=== Begin Enclosure ===

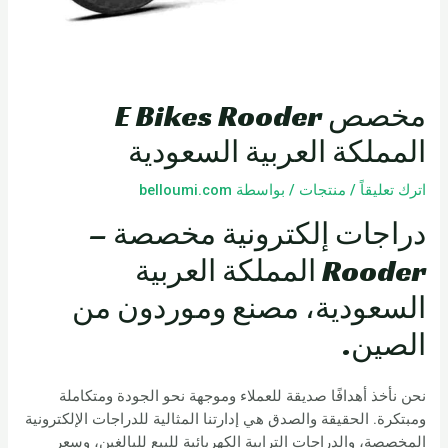
مخصص E Bikes Rooder
المملكة العربية السعودية
اترك تعليقاً
/
منتجات
/ بواسطة
belloumi.com
دراجات إلكترونية مخصصة –
Rooder المملكة العربية
السعودية، مصنع وموردون من
الصين.
نحن نأخذ أهدافًا صديقة للعملاء وموجهة نحو الجودة ومتكاملة
ومبتكرة. الحقيقة والصدق هي إدارتنا المثالية للدراجات الإلكترونية
المخصصة، والدراجات الترابية الكهربائية للبيع للبالغين، وسعر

=== End Enclosure ===

- [HOW TO COMPLETE THIS TASK]:
Your response must consist of the lines from the beginning of the data through the line containing "نحن نأخذ أهدافًا", transcribed exactly, with no pictures.

- [WRITTEN REPLY]:
مخصص E Bikes Rooder
المملكة العربية السعودية
اترك تعليقاً
/
منتجات
/ بواسطة
belloumi.com
دراجات إلكترونية مخصصة –
Rooder المملكة العربية
السعودية، مصنع وموردون من
الصين.
نحن نأخذ أهدافًا صديقة للعملاء وموجهة نحو الجودة ومتكاملة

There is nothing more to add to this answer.